==== Given entries

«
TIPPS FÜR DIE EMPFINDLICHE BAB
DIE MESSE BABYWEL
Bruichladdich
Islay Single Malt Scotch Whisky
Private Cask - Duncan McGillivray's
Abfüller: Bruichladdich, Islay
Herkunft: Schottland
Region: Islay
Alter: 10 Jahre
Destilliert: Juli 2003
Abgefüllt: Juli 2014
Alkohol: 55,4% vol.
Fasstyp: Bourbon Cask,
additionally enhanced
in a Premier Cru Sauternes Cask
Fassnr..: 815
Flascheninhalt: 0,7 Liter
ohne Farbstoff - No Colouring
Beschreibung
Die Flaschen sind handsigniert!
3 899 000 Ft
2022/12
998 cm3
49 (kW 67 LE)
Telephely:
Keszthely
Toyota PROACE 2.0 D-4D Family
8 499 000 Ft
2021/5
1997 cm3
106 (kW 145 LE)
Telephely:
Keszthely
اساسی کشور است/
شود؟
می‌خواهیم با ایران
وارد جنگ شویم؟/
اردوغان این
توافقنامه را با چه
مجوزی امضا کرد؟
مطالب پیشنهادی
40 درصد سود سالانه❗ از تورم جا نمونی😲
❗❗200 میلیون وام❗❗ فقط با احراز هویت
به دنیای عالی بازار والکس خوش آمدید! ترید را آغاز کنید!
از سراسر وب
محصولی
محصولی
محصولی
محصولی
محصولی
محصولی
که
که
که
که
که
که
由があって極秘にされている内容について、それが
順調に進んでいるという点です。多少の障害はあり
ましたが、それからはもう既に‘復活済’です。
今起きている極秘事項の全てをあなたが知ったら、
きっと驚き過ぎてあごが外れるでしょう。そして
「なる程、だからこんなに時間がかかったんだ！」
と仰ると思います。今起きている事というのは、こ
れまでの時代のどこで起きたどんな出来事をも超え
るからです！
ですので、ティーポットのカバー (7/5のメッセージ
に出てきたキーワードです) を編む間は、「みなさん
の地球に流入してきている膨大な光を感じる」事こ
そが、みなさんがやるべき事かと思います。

========
==== Given entries

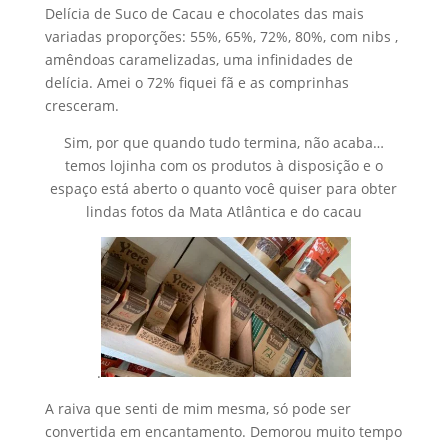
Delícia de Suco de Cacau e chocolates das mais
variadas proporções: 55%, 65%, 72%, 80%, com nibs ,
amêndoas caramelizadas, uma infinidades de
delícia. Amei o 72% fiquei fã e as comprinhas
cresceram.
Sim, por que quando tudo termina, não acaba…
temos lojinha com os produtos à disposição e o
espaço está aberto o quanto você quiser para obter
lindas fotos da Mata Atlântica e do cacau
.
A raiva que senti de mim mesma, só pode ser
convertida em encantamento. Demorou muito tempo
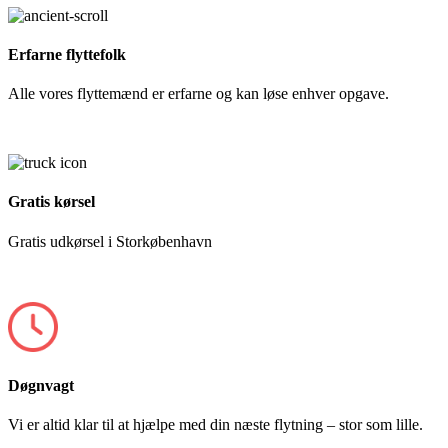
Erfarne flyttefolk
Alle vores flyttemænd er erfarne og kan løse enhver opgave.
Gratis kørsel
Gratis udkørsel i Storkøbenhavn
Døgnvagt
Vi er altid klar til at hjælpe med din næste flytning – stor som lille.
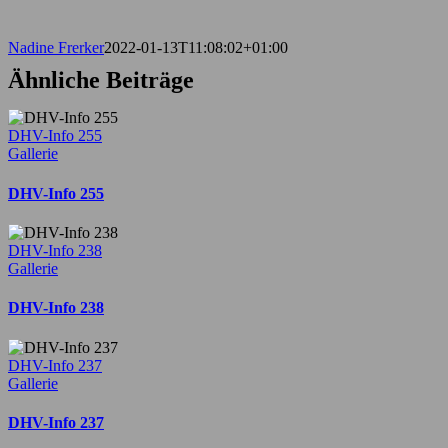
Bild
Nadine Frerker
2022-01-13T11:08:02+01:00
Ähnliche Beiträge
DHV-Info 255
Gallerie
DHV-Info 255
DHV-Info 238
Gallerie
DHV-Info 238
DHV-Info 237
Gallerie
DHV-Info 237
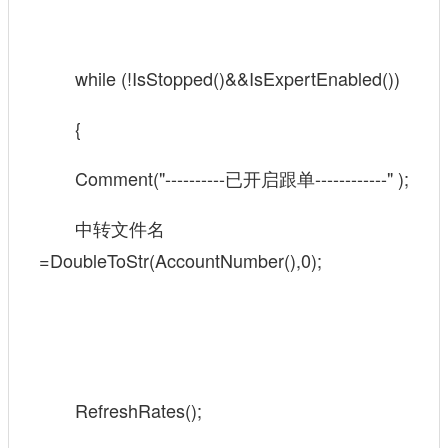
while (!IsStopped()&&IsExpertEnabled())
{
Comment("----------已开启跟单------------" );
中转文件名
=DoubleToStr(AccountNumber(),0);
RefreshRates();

========

● **What you should do**
Above are some lines. Repeat exactly, and only, those from the line that has "DIE MESSE BABYWEL" through the line that has "そが、みなさんがやるべき事かと思います。".

● **Solution below**
DIE MESSE BABYWEL
Bruichladdich
Islay Single Malt Scotch Whisky
Private Cask - Duncan McGillivray's
Abfüller: Bruichladdich, Islay
Herkunft: Schottland
Region: Islay
Alter: 10 Jahre
Destilliert: Juli 2003
Abgefüllt: Juli 2014
Alkohol: 55,4% vol.
Fasstyp: Bourbon Cask,
additionally enhanced
in a Premier Cru Sauternes Cask
Fassnr..: 815
Flascheninhalt: 0,7 Liter
ohne Farbstoff - No Colouring
Beschreibung
Die Flaschen sind handsigniert!
3 899 000 Ft
2022/12
998 cm3
49 (kW 67 LE)
Telephely:
Keszthely
Toyota PROACE 2.0 D-4D Family
8 499 000 Ft
2021/5
1997 cm3
106 (kW 145 LE)
Telephely:
Keszthely
اساسی کشور است/
شود؟
می‌خواهیم با ایران
وارد جنگ شویم؟/
اردوغان این
توافقنامه را با چه
مجوزی امضا کرد؟
مطالب پیشنهادی
40 درصد سود سالانه❗ از تورم جا نمونی😲
❗❗200 میلیون وام❗❗ فقط با احراز هویت
به دنیای عالی بازار والکس خوش آمدید! ترید را آغاز کنید!
از سراسر وب
محصولی
محصولی
محصولی
محصولی
محصولی
محصولی
که
که
که
که
که
که
由があって極秘にされている内容について、それが
順調に進んでいるという点です。多少の障害はあり
ましたが、それからはもう既に‘復活済’です。
今起きている極秘事項の全てをあなたが知ったら、
きっと驚き過ぎてあごが外れるでしょう。そして
「なる程、だからこんなに時間がかかったんだ！」
と仰ると思います。今起きている事というのは、こ
れまでの時代のどこで起きたどんな出来事をも超え
るからです！
ですので、ティーポットのカバー (7/5のメッセージ
に出てきたキーワードです) を編む間は、「みなさん
の地球に流入してきている膨大な光を感じる」事こ
そが、みなさんがやるべき事かと思います。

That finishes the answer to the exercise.